Il est suspendu, aussi, à la restructuration de certains actifs déficitaires de GHM, dont Rossel ne veut pas en l’état. Dans le collimateur, le pôle Champagne-Ardennes-Picardie (Pôle CAP : l’Union, l’Ardennais, l’Est Eclair...) et le Pôle normand (Paris-Normandie, Le Havre libre...). Ce dernier, en redressement judiciaire, ne faisait pas partie de la corbeille de mariage. Mais parmi les offres de reprises déposées la semaine dernière figurait celle du groupe Rossel. Celle-ci prévoit la suppression de 120 emplois sur 362. Et conditionne une reprise de Paris-Normandie au succès de la restructuration chez leurs cousins du Pôle CAP...

Du côté de Reims en effet, la direction de GHM a annoncé aux salariés, le 9 mai, un plan social de 270 suppressions de postes (sur 650 au total dans le Pôle CAP). Les syndicats ont moins d’un mois pour négocier. « C’est du chantage, s’étrangle Philippe Mellet, délégué SNJ à l’Union. On nous met le couteau sous la gorge en nous disant : "C’est ça ou Rossel ne vient pas.

C’est ça ou le tribunal de commerce." » Lui, comme beaucoup d’autres personnes interrogées, en est persuadé : « Avec ce plan social, on demande au cédant de faire le ménage pour que le repreneur trouve place nette. C’est Hersant qui fait le sale boulot. » Aucune réduction d’effectif n’avait été menée jusque-là, parce que le précédent patron du Pôle, Jacques Tillier, s’y opposait.

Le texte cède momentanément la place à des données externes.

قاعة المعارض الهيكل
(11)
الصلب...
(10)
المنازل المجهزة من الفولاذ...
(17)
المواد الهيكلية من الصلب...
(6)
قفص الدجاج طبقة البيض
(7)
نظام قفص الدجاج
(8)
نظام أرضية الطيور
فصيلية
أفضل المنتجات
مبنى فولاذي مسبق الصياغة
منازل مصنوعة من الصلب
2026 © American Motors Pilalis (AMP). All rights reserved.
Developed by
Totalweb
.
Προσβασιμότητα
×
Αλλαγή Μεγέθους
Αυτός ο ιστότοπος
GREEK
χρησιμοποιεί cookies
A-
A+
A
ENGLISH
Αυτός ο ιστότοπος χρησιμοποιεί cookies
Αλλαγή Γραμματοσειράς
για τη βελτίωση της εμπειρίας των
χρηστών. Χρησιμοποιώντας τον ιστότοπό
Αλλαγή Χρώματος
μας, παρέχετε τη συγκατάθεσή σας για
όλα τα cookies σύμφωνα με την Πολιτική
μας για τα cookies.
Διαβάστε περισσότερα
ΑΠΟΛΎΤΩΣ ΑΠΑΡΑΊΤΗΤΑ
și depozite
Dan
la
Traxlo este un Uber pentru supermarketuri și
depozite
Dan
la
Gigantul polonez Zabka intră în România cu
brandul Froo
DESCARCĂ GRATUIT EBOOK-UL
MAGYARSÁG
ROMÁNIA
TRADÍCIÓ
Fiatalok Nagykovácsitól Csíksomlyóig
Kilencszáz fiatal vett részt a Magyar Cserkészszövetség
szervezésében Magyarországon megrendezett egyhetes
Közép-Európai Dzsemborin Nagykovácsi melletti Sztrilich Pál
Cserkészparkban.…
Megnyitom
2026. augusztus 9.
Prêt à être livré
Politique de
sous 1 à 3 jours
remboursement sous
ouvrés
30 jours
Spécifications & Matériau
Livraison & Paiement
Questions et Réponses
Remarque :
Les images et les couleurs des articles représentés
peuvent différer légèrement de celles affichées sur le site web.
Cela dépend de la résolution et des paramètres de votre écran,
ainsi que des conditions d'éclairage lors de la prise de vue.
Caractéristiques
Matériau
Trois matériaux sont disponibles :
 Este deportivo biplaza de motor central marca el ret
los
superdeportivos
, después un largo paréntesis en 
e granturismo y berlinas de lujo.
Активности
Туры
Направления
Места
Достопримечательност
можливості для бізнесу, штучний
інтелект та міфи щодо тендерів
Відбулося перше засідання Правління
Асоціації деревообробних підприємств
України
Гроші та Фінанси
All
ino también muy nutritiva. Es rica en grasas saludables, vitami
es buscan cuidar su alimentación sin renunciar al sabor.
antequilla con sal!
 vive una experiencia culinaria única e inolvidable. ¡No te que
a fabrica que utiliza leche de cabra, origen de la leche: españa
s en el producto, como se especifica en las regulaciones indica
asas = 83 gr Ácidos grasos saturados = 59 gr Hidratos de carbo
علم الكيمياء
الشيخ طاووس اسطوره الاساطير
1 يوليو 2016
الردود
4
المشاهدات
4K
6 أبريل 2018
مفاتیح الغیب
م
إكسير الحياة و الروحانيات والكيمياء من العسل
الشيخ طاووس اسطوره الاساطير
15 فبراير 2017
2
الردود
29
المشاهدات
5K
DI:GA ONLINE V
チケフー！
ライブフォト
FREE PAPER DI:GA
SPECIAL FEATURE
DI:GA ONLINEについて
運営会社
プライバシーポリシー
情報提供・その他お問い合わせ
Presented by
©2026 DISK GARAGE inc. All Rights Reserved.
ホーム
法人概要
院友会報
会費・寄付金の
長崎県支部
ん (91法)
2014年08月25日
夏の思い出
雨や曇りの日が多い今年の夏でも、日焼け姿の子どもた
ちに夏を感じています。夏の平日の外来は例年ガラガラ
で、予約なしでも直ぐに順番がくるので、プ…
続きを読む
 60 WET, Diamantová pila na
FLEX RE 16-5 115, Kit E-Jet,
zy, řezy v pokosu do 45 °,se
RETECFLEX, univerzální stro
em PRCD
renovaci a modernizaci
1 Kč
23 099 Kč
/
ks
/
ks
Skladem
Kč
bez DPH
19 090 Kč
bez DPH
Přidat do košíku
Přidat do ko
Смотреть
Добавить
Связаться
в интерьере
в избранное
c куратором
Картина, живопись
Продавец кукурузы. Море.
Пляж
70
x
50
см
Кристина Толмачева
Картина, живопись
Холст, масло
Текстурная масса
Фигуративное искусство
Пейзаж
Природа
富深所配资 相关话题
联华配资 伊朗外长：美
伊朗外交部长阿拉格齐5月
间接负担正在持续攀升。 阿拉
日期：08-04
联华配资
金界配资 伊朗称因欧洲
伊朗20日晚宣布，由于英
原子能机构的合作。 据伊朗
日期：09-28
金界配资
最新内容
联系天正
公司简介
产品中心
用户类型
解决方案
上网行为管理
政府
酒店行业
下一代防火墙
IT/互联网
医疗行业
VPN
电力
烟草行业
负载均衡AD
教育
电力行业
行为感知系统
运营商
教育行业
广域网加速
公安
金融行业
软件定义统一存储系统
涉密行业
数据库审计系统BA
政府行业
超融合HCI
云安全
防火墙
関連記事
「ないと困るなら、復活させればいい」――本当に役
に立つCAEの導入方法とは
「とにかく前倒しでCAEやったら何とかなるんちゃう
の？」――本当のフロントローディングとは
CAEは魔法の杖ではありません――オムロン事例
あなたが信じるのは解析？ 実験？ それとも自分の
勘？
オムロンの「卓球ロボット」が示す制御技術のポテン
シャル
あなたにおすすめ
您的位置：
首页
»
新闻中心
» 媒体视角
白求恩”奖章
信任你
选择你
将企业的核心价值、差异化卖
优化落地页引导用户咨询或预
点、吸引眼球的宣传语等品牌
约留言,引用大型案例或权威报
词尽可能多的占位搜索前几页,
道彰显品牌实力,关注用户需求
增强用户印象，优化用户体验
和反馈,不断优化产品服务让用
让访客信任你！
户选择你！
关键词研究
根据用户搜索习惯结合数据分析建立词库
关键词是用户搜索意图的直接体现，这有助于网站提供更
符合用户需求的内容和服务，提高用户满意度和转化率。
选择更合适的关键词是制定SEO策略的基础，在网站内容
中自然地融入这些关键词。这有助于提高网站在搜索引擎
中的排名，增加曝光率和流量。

Viré mi-avril, ce « personnage », selon un salarié, qui a roulé sa bosse à la DST, à Minute puis dans les titres réunionnais de GHM, conteste actuellement son licenciement devant les tribunaux. Sollicitée, la direction du groupe n’a pas souhaité répondre à nos questions. « Le problème n’est pas Rossel, note un bon connaisseur du dossier. Le problème, c’est Hersant : vous ne pouvez pas gérer convenablement une entreprise française depuis les bords du lac Léman. »

Car pendant ce temps-là, Philippe Hersant, résident suisse, rachète des journaux helvètes, qui se portent bien mieux que leurs équivalents hexagonaux. L’héritier Hersant est propriétaire, via sa société Editions Suisses Holding, de la Côte, l’Express, l’Impartial, et actionnaire principal du Nouvelliste. Un exilé fiscal modèle, en somme.